The Mazarine Stakes is a Thoroughbred horse race at Woodbine Racetrack in Toronto, Ontario, Canada. A Grade III race, it is open to two-year-old fillies. Contested over a distance of  miles (8.5 furlongs) on Polytrack synthetic dirt, it currently carries a purse of approximately $114,045.

Run annually in October, the Mazarine Stakes is a prep race for the Breeders' Cup Juvenile Fillies.

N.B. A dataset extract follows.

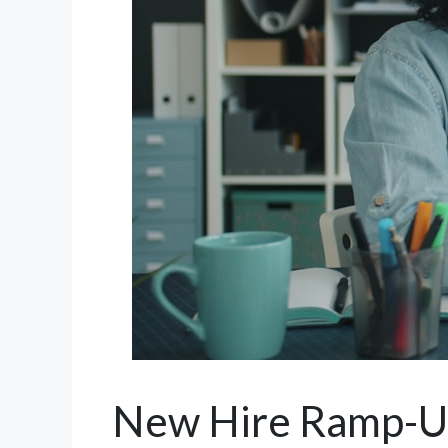
New Hire Ramp-Up:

Inaugurated in 1965 at Greenwood Raceway, in 1980 it was moved to its present location at Woodbine Racetrack. From 1975 through 1979 it was contested at a distance of one mile (8 furlongs). It was run in two divisions in 1979.

Records
Speed  record: 
 1:43.15 - Knights Templar (2005) (at current distance of  miles)

Most wins by an owner:
 4 - Sam-Son Farm (1986, 1990, 1995, 1999)

Most wins by a jockey:
 7 - Patrick Husbands (2003, 2004, 2007, 2012, 2013, 2014, 2017)

Most wins by a trainer:
 9 - Mark E. Casse (2004, 2007, 2012, 2013, 2014, 2016, 2017, 2021, 2022)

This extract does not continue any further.